§ YOUR GOAL: Using the data below, return word for word every line from the one holding "サファイアの魅力といえばなんといってもその高貴な歴史です。中世ヨーロ" down to the one holding "phiếu bình thường.". Leave pictures out.

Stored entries
------
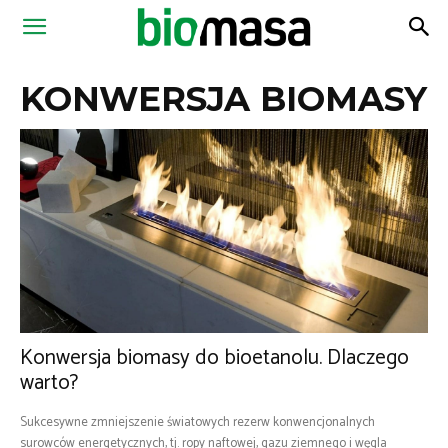
Magazyn
KONWERSJA BIOMASY
Biomasa
Konwersja biomasy do bioetanolu. Dlaczego
warto?
Sukcesywne zmniejszenie światowych rezerw konwencjonalnych
surowców energetycznych, tj. ropy naftowej, gazu ziemnego i węgla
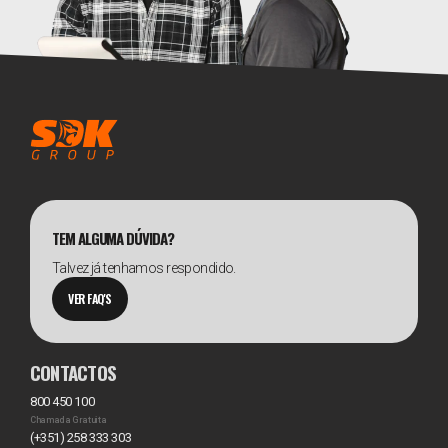
TEM ALGUMA DÚVIDA?
Talvez já tenhamos respondido.
VER FAQ'S
CONTACTOS
800 450 100
Chamada Gratuita
(+351) 258 333 303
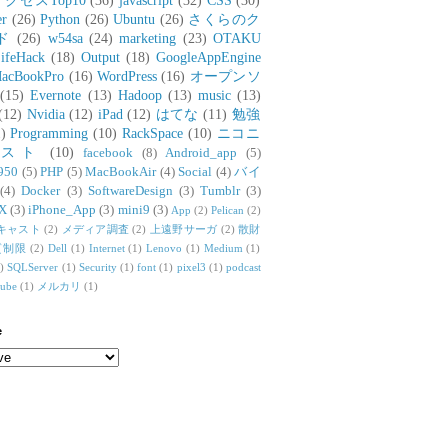
アクセスTop10
(36)
javascript
(32)
CSS
(30)
er
(26)
Python
(26)
Ubuntu
(26)
さくらのク
ド
(26)
w54sa
(24)
marketing
(23)
OTAKU
ifeHack
(18)
Output
(18)
GoogleAppEngine
acBookPro
(16)
WordPress
(16)
オープンソ
(15)
Evernote
(13)
Hadoop
(13)
music
(13)
(12)
Nvidia
(12)
iPad
(12)
はてな
(11)
勉強
)
Programming
(10)
RackSpace
(10)
ニコニ
リスト
(10)
facebook
(8)
Android_app
(5)
950
(5)
PHP
(5)
MacBookAir
(4)
Social
(4)
バイ
(4)
Docker
(3)
SoftwareDesign
(3)
Tumblr
(3)
X
(3)
iPhone_App
(3)
mini9
(3)
App
(2)
Pelican
(2)
キャスト
(2)
メディア調査
(2)
上遠野サーガ
(2)
散財
質制限
(2)
Dell
(1)
Internet
(1)
Lenovo
(1)
Medium
(1)
)
SQLServer
(1)
Security
(1)
font
(1)
pixel3
(1)
podcast
tube
(1)
メルカリ
(1)
e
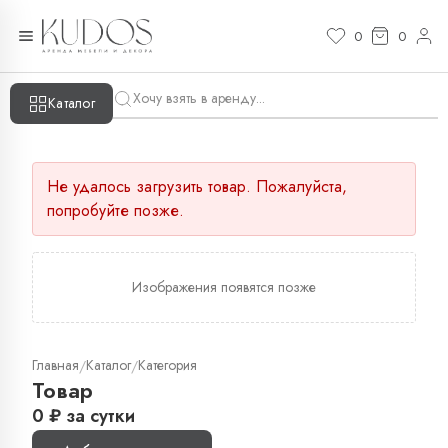
0
0
Каталог
Не удалось загрузить товар. Пожалуйста,
попробуйте позже.
Изображения появятся позже
Главная
Каталог
Категория
/
/
Товар
0
₽
за сутки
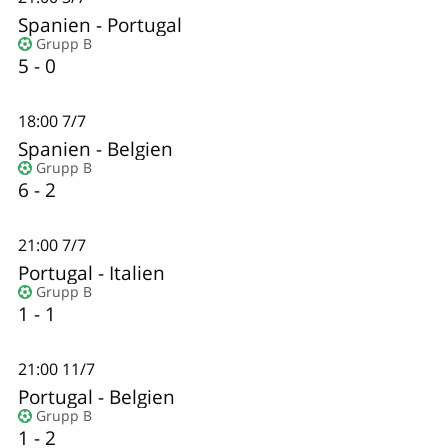
Spanien
-
Portugal
Grupp B
5 - 0
18:00
7/7
Spanien
-
Belgien
Grupp B
6 - 2
21:00
7/7
Portugal - Italien
Grupp B
1 - 1
21:00
11/7
Portugal
-
Belgien
Grupp B
1 - 2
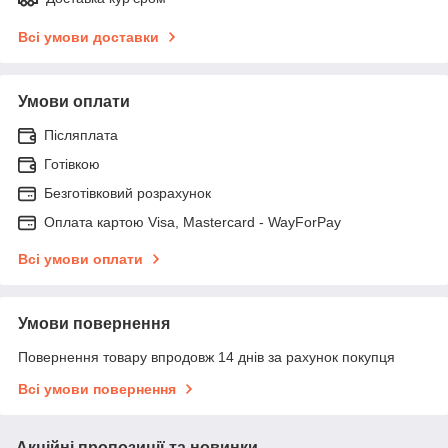
Всі умови доставки
Умови оплати
Післяплата
Готівкою
Безготівковий розрахунок
Оплата картою Visa, Mastercard - WayForPay
Всі умови оплати
Умови повернення
Повернення товару впродовж 14 днів за рахунок покупця
Всі умови повернення
Акційні пропозиції та новинки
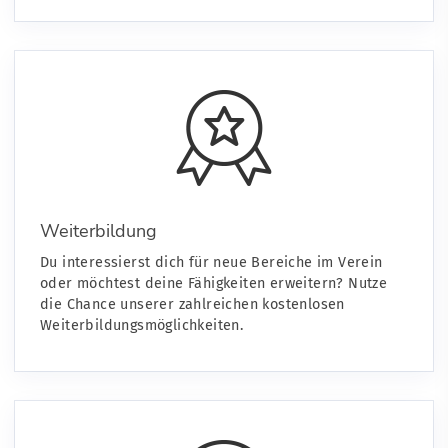
Weiterbildung
Du interessierst dich für neue Bereiche im Verein
oder möchtest deine Fähigkeiten erweitern? Nutze
die Chance unserer zahlreichen kostenlosen
Weiterbildungsmöglichkeiten.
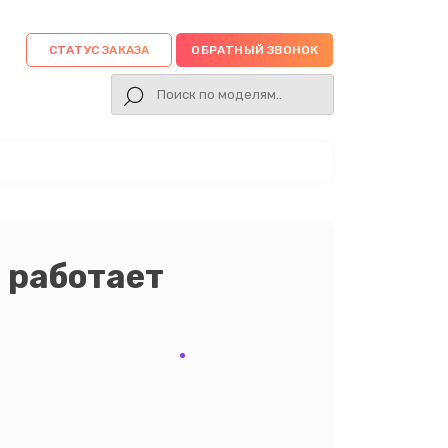
СТАТУС ЗАКАЗА
ОБРАТНЫЙ ЗВОНОК
 работает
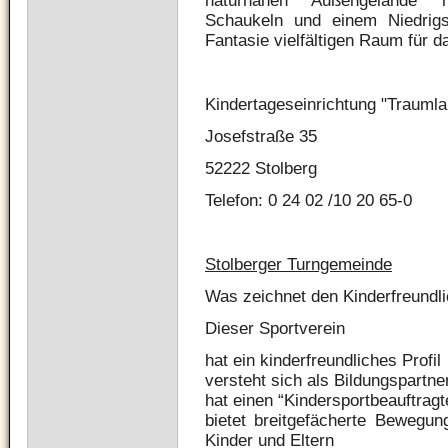
naturnahen Außengelände m
Schaukeln und einem Niedrigse
Fantasie vielfältigen Raum für da
Kindertageseinrichtung "Traumla
Josefstraße 35
52222 Stolberg
Telefon: 0 24 02 /10 20 65-0
Stolberger Turngemeinde
Was zeichnet den Kinderfreundl
Dieser Sportverein
hat ein kinderfreundliches Profil
versteht sich als Bildungspartner
hat einen “Kindersportbeauftragt
bietet breitgefächerte Bewegun
Kinder und Eltern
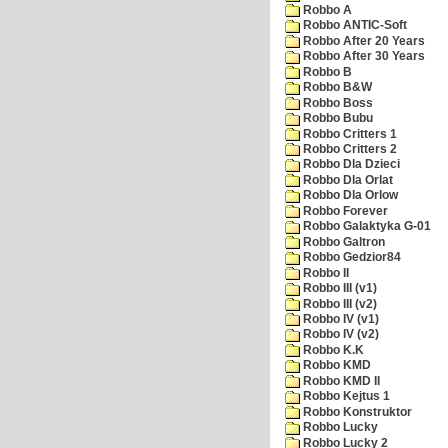
Robbo A
Robbo ANTIC-Soft
Robbo After 20 Years
Robbo After 30 Years
Robbo B
Robbo B&W
Robbo Boss
Robbo Bubu
Robbo Critters 1
Robbo Critters 2
Robbo Dla Dzieci
Robbo Dla Orlat
Robbo Dla Orlow
Robbo Forever
Robbo Galaktyka G-01
Robbo Galtron
Robbo Gedzior84
Robbo II
Robbo III (v1)
Robbo III (v2)
Robbo IV (v1)
Robbo IV (v2)
Robbo K.K
Robbo KMD
Robbo KMD II
Robbo Kejtus 1
Robbo Konstruktor
Robbo Lucky
Robbo Lucky 2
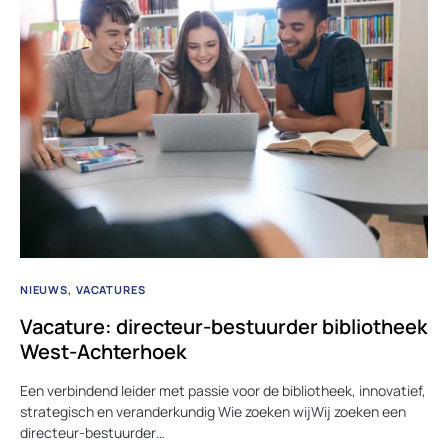
NIEUWS
VACATURES
Vacature: directeur-bestuurder bibliotheek
West-Achterhoek
Een verbindend leider met passie voor de bibliotheek, innovatief,
strategisch en veranderkundig Wie zoeken wijWij zoeken een
directeur-bestuurder…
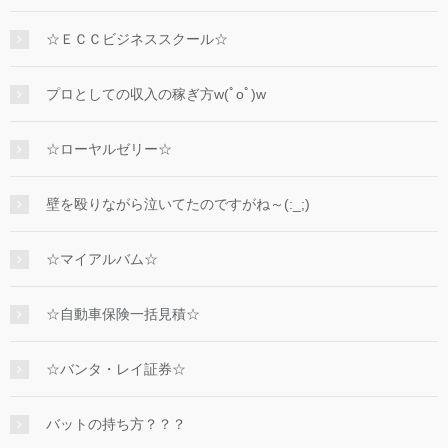
☆ＥＣＣビジネススクール☆
プロとしての収入の稼ぎ方w(ﾟoﾟ)w
☆ローヤルゼリー☆
壁を殴りながら泣いてたのですがね～(:_;)
☆マイアルバム☆
☆自動車保険一括見積☆
☆バンタ・レイ証券☆
バットの持ち方？？？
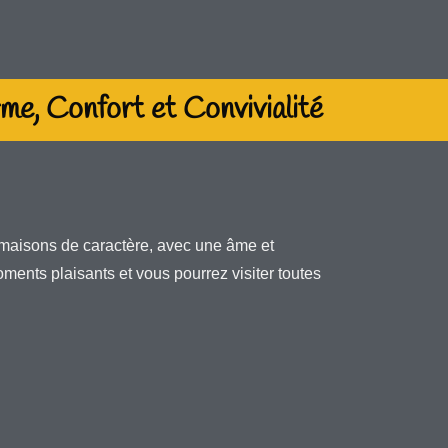
e, Confort et Convivialité
 maisons de caractère, avec une âme et
ments plaisants et vous pourrez visiter toutes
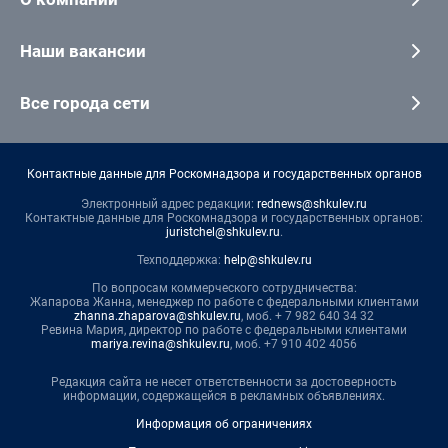
Наши вакансии
Все города сети
Контактные данные для Роскомнадзора и государственных органов
Электронный адрес редакции:
rednews@shkulev.ru
Контактные данные для Роскомнадзора и государственных органов:
juristchel@shkulev.ru
.
Техподдержка:
help@shkulev.ru
По вопросам коммерческого сотрудничества:
Жапарова Жанна, менеджер по работе с федеральными клиентами
zhanna.zhaparova@shkulev.ru
, моб. + 7 982 640 34 32
Ревина Мария, директор по работе с федеральными клиентами
mariya.revina@shkulev.ru
, моб. +7 910 402 4056
Редакция сайта не несет ответственности за достоверность
информации, содержащейся в рекламных объявлениях.
Информация об ограничениях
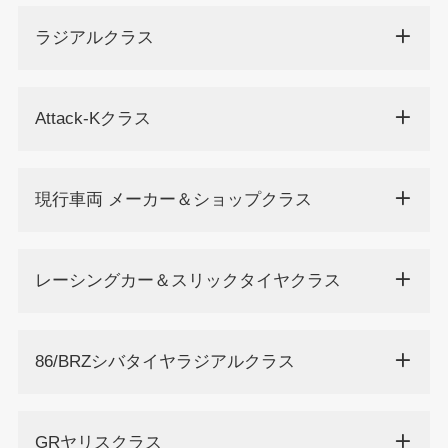
ラジアルクラス
Attack-Kクラス
現行車両 メーカー＆ショップクラス
レーシングカー＆スリックタイヤクラス
86/BRZシバタイヤラジアルクラス
GRヤリスクラス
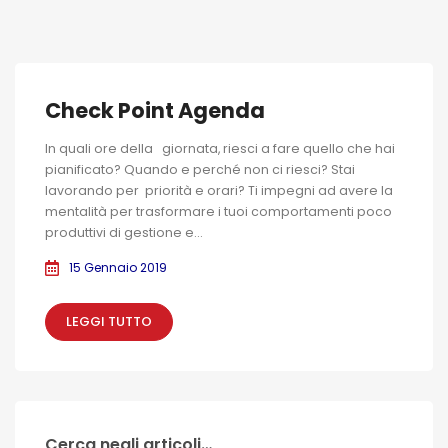
Check Point Agenda
In quali ore della giornata, riesci a fare quello che hai
pianificato? Quando e perché non ci riesci? Stai
lavorando per priorità e orari? Ti impegni ad avere la
mentalità per trasformare i tuoi comportamenti poco
produttivi di gestione e...
15 Gennaio 2019
LEGGI TUTTO
Cerca negli articoli…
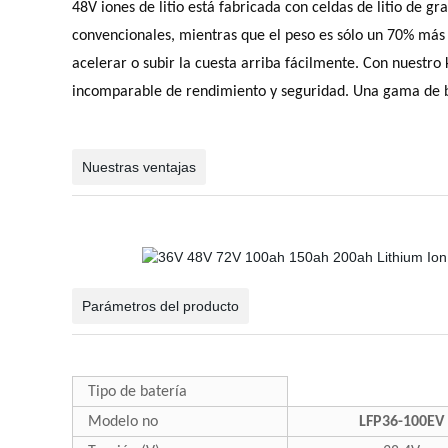
48V iones de litio está fabricada con celdas de litio de g
convencionales, mientras que el peso es sólo un 70% más l
acelerar o subir la cuesta arriba fácilmente. Con nuestro
incomparable de rendimiento y seguridad. Una gama de b
Nuestras ventajas
Parámetros del producto
Tipo de batería
Modelo no
LFP36-100EV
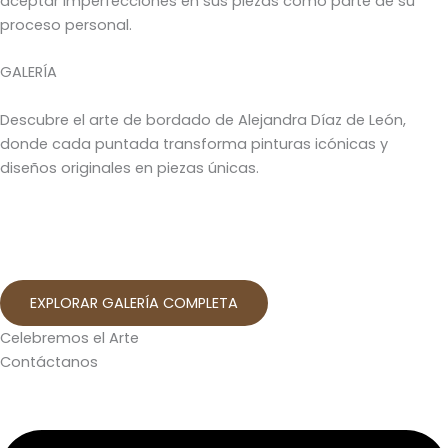
aceptar imperfecciones en sus piezas como parte de su
proceso personal.
GALERÍA
Descubre el arte de bordado de Alejandra Díaz de León,
donde cada puntada transforma pinturas icónicas y
diseños originales en piezas únicas.
EXPLORAR GALERÍA COMPLETA
Celebremos el Arte
Contáctanos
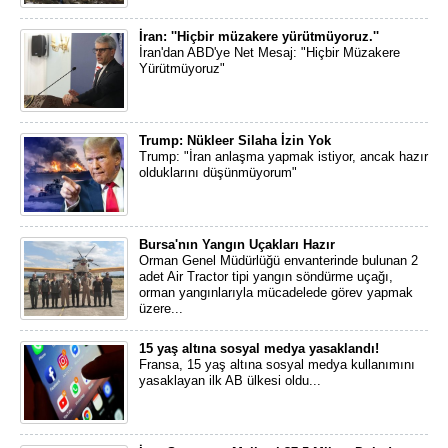
İran: ''Hiçbir müzakere yürütmüyoruz.''
İran'dan ABD'ye Net Mesaj: "Hiçbir Müzakere
Yürütmüyoruz"
Trump: Nükleer Silaha İzin Yok
Trump: "İran anlaşma yapmak istiyor, ancak hazır
olduklarını düşünmüyorum"
Bursa'nın Yangın Uçakları Hazır
Orman Genel Müdürlüğü envanterinde bulunan 2
adet Air Tractor tipi yangın söndürme uçağı,
orman yangınlarıyla mücadelede görev yapmak
üzere...
15 yaş altına sosyal medya yasaklandı!
Fransa, 15 yaş altına sosyal medya kullanımını
yasaklayan ilk AB ülkesi oldu...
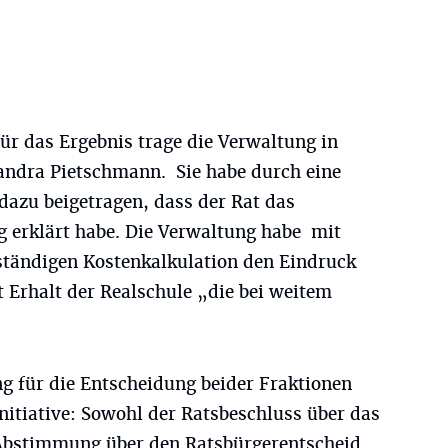
ür das Ergebnis trage die Verwaltung in
andra Pietschmann. Sie habe durch eine
 dazu beigetragen, dass der Rat das
g erklärt habe. Die Verwaltung habe mit
lständigen Kostenkalkulation den Eindruck
t Erhalt der Realschule „die bei weitem
g für die Entscheidung beider Fraktionen
nitiative: Sowohl der Ratsbeschluss über das
 Abstimmung über den Ratsbürgerentscheid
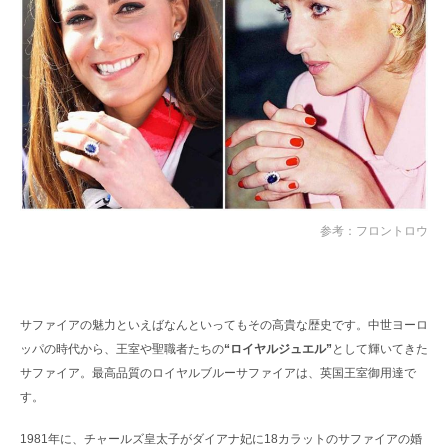
参考：フロントロウ
サファイアの魅力といえばなんといってもその高貴な歴史です。中世ヨーロ
ッパの時代から、王室や聖職者たちの
“ロイヤルジュエル”
として輝いてきた
サファイア。最高品質のロイヤルブルーサファイアは、英国王室御用達で
す。
1981年に、チャールズ皇太子がダイアナ妃に18カラットのサファイアの婚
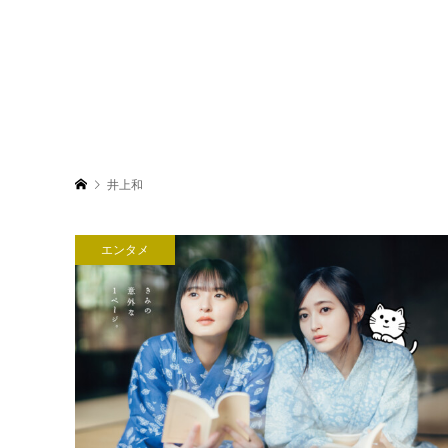
井上和
エンタメ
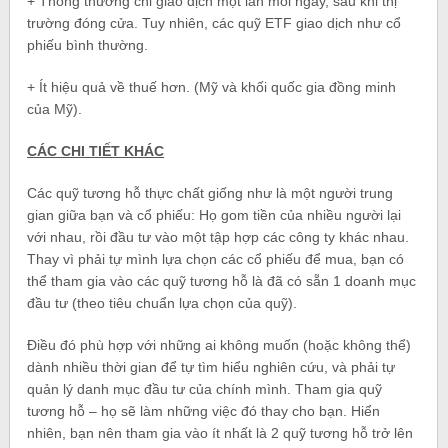
+ Thông thường chỉ giao dịch một lần mỗi ngày, sau khi thị
trường đóng cửa. Tuy nhiên, các quỹ ETF giao dịch như cổ
phiếu bình thường.
+ Ít hiệu quả về thuế hơn. (Mỹ và khối quốc gia đồng minh
của Mỹ).
CÁC CHI TIẾT KHÁC
Các quỹ tương hỗ thực chất giống như là một người trung
gian giữa bạn và cổ phiếu: Họ gom tiền của nhiều người lại
với nhau, rồi đầu tư vào một tập hợp các công ty khác nhau.
Thay vì phải tự mình lựa chọn các cổ phiếu để mua, bạn có
thể tham gia vào các quỹ tương hỗ là đã có sẵn 1 doanh mục
đầu tư (theo tiêu chuẩn lựa chọn của quỹ).
Điều đó phù hợp với những ai không muốn (hoặc không thể)
dành nhiều thời gian để tự tìm hiểu nghiên cứu, và phải tự
quản lý danh mục đầu tư của chính mình. Tham gia quỹ
tương hỗ – họ sẽ làm những việc đó thay cho bạn. Hiển
nhiên, bạn nên tham gia vào ít nhất là 2 quỹ tương hỗ trở lên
------
§ ANSWER BELOW:
サファイアの魅力といえばなんといってもその高貴な歴史です。中世ヨーロ
ッパの時代から、王室や聖職者たちの
“ロイヤルジュエル”
として輝いてきた
サファイア。最高品質のロイヤルブルーサファイアは、英国王室御用達で
す。
1981年に、チャールズ皇太子がダイアナ妃に18カラットのサファイアの婚
井上和
エンタメ
+ Thông thường chỉ giao dịch một lần mỗi ngày, sau khi thị
trường đóng cửa. Tuy nhiên, các quỹ ETF giao dịch như cổ
phiếu bình thường.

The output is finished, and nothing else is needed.